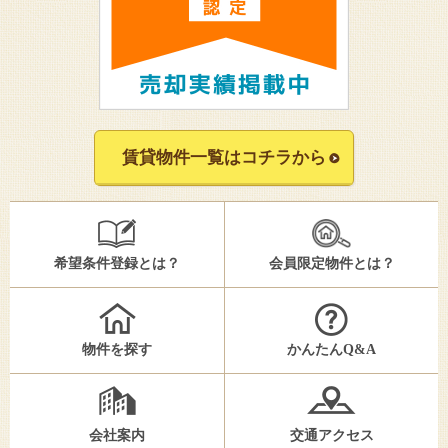
賃貸物件一覧はコチラから
希望条件登録とは？
会員限定物件とは？
物件を探す
かんたんQ&A
会社案内
交通アクセス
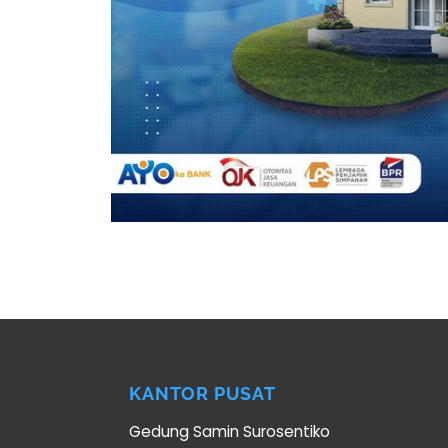
KANTOR PUSAT
Gedung Samin Surosentiko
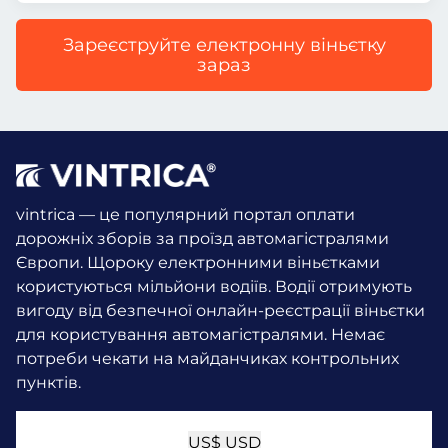
Зареєструйте електронну віньєтку
зараз
vintrica — це популярний портал оплати
дорожніх зборів за проїзд автомагістралями
Європи. Щороку електронними віньєтками
користуються мільйони водіїв.
Водії отримують
вигоду від безпечної онлайн-реєстрації віньєтки
для користування автомагістралями. Немає
потреби чекати на майданчиках контрольних
пунктів.
US$
USD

--- --- ---

* **What to produce**:
Return all of the material exactly, without pictures.

* **Your response**:
賃貸物件一覧はコチラから
希望条件登録とは？
会員限定物件とは？
物件を探す
かんたんQ&A
会社案内
交通アクセス
KANTOR PUSAT
Gedung Samin Surosentiko
Зареєструйте електронну віньєтку
зараз
vintrica — це популярний портал оплати
дорожніх зборів за проїзд автомагістралями
Європи. Щороку електронними віньєтками
користуються мільйони водіїв.
Водії отримують
вигоду від безпечної онлайн-реєстрації віньєтки
для користування автомагістралями. Немає
потреби чекати на майданчиках контрольних
пунктів.
US$
USD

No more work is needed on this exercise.